Open FredericBlum opened 1 week ago
Well, there are a few things to be kept in mind here:
So you miss the column "PATTERNS".
Add them by modivying this line int he config:
"columns": "DOCULECT|CONCEPT|VALUE|FORM|TOKENS|COGID|COGIDS|ROOTIDS|ALIGNMENT|MORPHEMES|PATTERNS|NOTE"
Then, the important question: do you want to compute patterns on partial or full cognates?
Computing patterns on the remote server is a bit of a thing, because you have many data points that will be modified, it may take some time, I rather do not do so now, I just use your modified config, and download the data, and open from there now.
Luckily, we can save files now locally (it saves in the folder where you opened edictor). You restart the server, you also see the file under FILES (good for testing!)

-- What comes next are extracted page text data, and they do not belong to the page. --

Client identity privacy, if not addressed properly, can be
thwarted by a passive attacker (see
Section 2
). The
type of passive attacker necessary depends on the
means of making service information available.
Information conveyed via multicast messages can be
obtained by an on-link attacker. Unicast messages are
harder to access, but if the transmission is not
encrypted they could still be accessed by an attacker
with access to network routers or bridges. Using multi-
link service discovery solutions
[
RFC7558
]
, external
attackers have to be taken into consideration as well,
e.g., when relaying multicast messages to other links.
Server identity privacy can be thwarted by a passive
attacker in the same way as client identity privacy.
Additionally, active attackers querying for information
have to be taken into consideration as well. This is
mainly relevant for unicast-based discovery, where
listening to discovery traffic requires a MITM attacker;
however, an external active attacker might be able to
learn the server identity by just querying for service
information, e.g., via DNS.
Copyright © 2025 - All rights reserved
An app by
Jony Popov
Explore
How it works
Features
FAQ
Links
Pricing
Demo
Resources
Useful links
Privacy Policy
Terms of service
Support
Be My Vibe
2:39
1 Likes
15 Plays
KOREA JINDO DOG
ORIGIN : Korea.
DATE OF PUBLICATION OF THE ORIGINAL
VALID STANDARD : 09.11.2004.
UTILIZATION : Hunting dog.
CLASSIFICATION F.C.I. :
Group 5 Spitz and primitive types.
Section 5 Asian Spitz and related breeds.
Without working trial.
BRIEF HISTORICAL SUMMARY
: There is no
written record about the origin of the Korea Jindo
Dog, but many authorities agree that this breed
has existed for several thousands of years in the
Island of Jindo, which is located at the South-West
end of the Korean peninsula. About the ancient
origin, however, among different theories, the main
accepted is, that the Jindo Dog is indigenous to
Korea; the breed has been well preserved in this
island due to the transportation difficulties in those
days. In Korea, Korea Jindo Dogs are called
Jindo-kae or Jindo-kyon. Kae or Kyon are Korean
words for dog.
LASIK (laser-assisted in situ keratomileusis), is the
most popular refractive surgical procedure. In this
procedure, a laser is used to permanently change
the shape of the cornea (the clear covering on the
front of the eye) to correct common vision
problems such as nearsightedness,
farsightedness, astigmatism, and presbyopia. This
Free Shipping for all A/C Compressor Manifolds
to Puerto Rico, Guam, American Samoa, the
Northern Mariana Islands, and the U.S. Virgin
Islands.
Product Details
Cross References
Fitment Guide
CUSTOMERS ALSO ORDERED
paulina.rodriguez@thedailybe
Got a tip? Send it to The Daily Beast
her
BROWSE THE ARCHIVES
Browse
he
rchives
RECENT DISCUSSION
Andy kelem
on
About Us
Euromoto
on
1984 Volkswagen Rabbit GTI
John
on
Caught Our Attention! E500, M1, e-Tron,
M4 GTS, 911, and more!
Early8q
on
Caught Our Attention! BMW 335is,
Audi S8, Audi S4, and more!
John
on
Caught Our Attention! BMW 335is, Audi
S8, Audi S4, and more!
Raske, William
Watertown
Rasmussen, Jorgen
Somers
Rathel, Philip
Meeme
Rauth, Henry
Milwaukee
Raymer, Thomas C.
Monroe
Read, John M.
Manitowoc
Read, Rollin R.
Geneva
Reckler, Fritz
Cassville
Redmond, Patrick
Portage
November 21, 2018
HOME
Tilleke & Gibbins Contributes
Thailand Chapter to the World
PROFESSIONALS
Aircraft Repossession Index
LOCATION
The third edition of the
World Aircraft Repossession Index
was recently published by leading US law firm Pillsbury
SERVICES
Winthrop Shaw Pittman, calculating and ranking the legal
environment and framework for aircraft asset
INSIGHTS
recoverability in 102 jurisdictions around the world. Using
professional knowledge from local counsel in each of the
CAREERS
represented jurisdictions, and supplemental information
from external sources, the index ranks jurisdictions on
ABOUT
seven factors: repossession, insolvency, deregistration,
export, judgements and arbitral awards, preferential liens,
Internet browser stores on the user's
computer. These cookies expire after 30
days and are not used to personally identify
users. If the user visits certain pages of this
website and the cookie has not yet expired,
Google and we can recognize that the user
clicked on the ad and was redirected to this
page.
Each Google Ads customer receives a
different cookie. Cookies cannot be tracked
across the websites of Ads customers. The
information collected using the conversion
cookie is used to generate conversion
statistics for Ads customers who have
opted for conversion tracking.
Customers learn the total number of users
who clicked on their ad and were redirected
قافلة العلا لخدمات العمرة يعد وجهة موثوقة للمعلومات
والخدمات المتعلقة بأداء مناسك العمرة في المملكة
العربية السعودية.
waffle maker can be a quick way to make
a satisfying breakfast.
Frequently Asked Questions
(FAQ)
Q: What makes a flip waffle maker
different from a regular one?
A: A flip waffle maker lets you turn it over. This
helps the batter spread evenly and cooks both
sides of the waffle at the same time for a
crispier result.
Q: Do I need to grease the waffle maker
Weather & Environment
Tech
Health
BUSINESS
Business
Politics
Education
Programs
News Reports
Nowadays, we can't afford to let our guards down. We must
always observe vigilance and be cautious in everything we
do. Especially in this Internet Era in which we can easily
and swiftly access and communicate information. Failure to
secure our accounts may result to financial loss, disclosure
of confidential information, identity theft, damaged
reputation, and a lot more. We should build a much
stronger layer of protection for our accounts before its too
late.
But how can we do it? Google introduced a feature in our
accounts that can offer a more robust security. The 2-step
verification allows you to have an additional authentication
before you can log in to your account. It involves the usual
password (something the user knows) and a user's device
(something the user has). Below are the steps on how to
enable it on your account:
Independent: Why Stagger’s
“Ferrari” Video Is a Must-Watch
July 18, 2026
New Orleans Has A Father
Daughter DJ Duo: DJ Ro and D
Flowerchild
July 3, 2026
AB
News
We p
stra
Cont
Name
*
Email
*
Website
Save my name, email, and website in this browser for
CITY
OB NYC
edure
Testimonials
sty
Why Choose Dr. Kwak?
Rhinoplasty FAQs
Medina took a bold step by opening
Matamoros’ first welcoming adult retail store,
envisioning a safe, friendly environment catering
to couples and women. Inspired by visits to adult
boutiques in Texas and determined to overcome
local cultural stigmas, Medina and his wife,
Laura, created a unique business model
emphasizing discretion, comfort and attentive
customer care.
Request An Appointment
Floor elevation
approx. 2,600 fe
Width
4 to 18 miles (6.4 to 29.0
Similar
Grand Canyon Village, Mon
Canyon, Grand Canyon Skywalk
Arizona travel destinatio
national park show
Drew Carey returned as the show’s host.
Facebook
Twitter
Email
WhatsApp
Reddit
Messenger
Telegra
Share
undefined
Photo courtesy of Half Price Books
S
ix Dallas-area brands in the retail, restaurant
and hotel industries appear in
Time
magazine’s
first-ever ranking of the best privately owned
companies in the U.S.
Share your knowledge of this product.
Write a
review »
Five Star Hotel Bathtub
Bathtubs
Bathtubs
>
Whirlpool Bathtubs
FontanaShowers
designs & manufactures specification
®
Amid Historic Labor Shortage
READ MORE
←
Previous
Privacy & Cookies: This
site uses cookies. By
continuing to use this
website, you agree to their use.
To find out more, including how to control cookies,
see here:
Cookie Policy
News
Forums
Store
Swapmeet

I open the file now, then I go to CONFIGURATION -> SETTINGS and then I set the colexification mode to FULL COGNATES (it is already there).
Now all patterns HAVE been computed, as you can see in the column PATTERNS.
This works all flawless, I can edit the patterns now.
I just pushed the example file to the edictor-remote folder in the main branch of migliazzayanomamic.
edictor.org has some help on this, but it is not extensive. Our tests, however, which run these cases, have the workflow covered. You must first add PATTERNS by going to add column, inserting PATTERNS, then edit the SETTINGS, and then compute the first time the patterns, since if you don't compute, you get no patterns to be manipulated.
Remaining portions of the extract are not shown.